箱根から世界を走った「早稲田の竹澤健介」が、初めて語る引退の真相 (5ページ目)

  • 酒井政人●取材・文 text by Sakai Masato

 時折、笑顔を見せながら引退について語る竹澤 photo by Sportiva 時折、笑顔を見せながら引退について語る竹澤 photo by Sportiva 不完全燃焼で現役生活を終えることになった竹澤。今後は住友電工の社員として業務に専念するというが、新たな「夢」も描いている。

「将来的には陸上にたずさわり、広い視野を持った指導者になりたいです。僕は中途半端に終わってしまったので、まだまだやりたいことはたくさんありました。アスリートは状態のいいときの時間がとても短いですし、僕自身が『もう少しうまくやりたかった』という部分も指導に活かしたい。そして、竹澤健介よりもいい選手を育てたいです」

 筆者は大学時代から竹澤を何度も取材してきた。思い返すと、その顔はいつも険しく、多くを語ることはなかった。それが、今回は柔和な表情でさまざまなことを話してくれた。
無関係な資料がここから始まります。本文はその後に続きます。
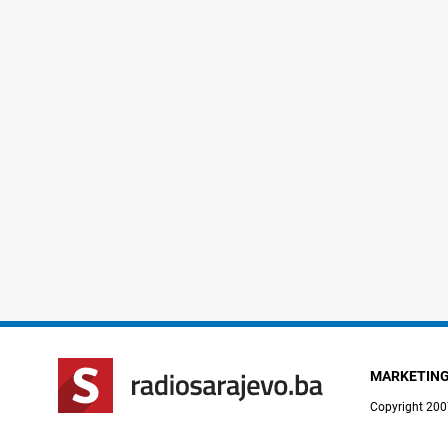
MARKETIN
Copyright 200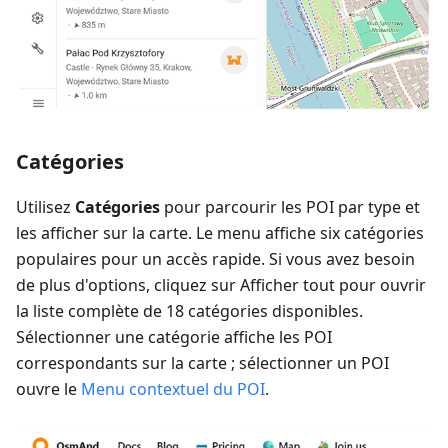
Catégories
Utilisez
Catégories
pour parcourir les POI par type et
les afficher sur la carte. Le menu affiche six catégories
populaires pour un accès rapide. Si vous avez besoin
de plus d'options, cliquez sur Afficher tout pour ouvrir
la liste complète de 18 catégories disponibles.
Sélectionner une catégorie affiche les POI
correspondants sur la carte ; sélectionner un POI
ouvre le
Menu contextuel du POI
.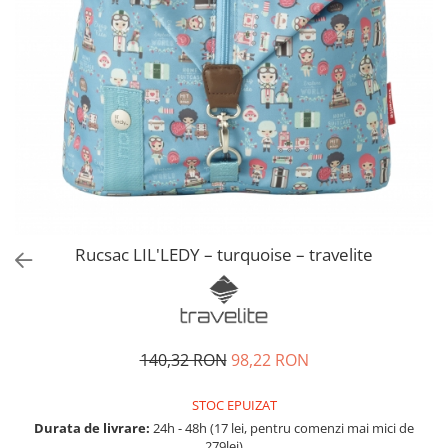
Accesorii bagaje
Huse troler
Business Travel
Borsete
Resigilate
Reduceri bagaje
Rucsac LIL'LEDY – turquoise – travelite
140,32 RON
98,22 RON
STOC EPUIZAT
Durata de livrare:
24h - 48h (17 lei, pentru comenzi mai mici de
279lei)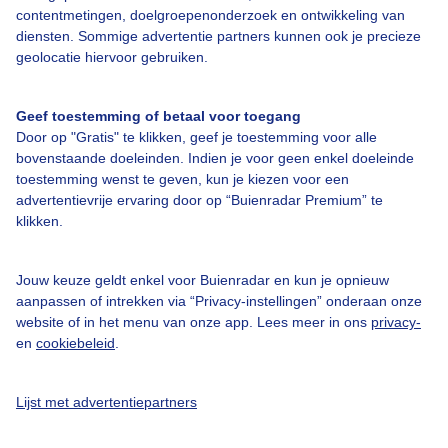
contentmetingen, doelgroepenonderzoek en ontwikkeling van
diensten. Sommige advertentie partners kunnen ook je precieze
geolocatie hiervoor gebruiken.
Over Buienradar
Geef toestemming of betaal voor toegang
Door op "Gratis" te klikken, geef je toestemming voor alle
Bedrijfsgegevens
bovenstaande doeleinden. Indien je voor geen enkel doeleinde
toestemming wenst te geven, kun je kiezen voor een
Veelgestelde vragen
advertentievrije ervaring door op “Buienradar Premium” te
klikken.
Contact
Toegankelijkheid
Jouw keuze geldt enkel voor Buienradar en kun je opnieuw
Gebruikersvoorwaarden
aanpassen of intrekken via “Privacy-instellingen” onderaan onze
website of in het menu van onze app. Lees meer in ons
privacy-
Adverteren
en
cookiebeleid
.
Buienradar Team
Privacy beleid
Lijst met advertentiepartners
Cookie beleid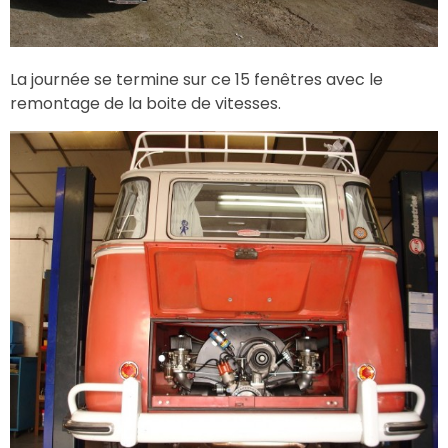
La journée se termine sur ce 15 fenêtres avec le
remontage de la boite de vitesses.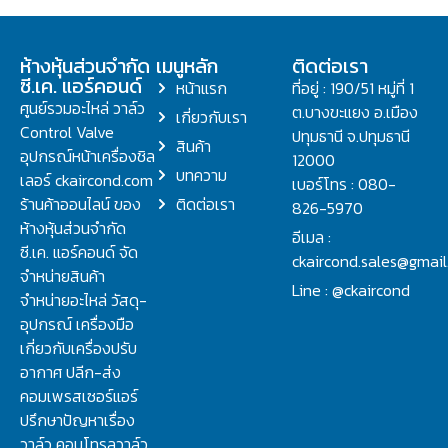
ห้างหุ้นส่วนจำกัด
เมนูหลัก
ติดต่อเรา
ซี.เค. แอร์คอนด์
หน้าแรก
ที่อยู่ : 190/51 หมู่ที่ 1
ศูนย์รวมอะไหล่ วาล์ว
ต.บางขะแยง อ.เมือง
เกี่ยวกับเรา
Control Valve
ปทุมธานี จ.ปทุมธานี
สินค้า
อุปกรณ์หน้าเครื่องชิล
12000
บทความ
เลอร์ ckaircond.com
เบอร์โทร : 080-
ร้านค้าออนไลน์ ของ
ติดต่อเรา
826-5970
ห้างหุ้นส่วนจำกัด
อีเมล :
ซี.เค. แอร์คอนด์ จัด
ckaircond.sales@gmai
จำหน่ายสินค้า
Line : @ckaircond
จำหน่ายอะไหล่ วัสดุ-
อุปกรณ์ เครื่องมือ
เกี่ยวกับเครื่องปรับ
อากาศ ปลีก-ส่ง
คอมเพรสเซอร์แอร์
ปรึกษาปัญหาเรื่อง
วาล์ว คอนโทรลวาล์ว.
「現役の時は、どこかで(キャラを)作っていたところがありました。そうしていないと自分は心が弱いので負けてしまうんです。正直、取材はあまり受けたくありませんでした。自分の状態を知られるのが嫌でしたし、走る前にニコニコしていたら僕は勝てない選手だったと思います。だから、今ならたくさん話せますよ。明日、競技者に戻ったら、また静かになると思いますけど(笑)」

 現役を離れ、饒舌になった竹澤が陸上界に戻ってくる日を、今から楽しみに待ちたい。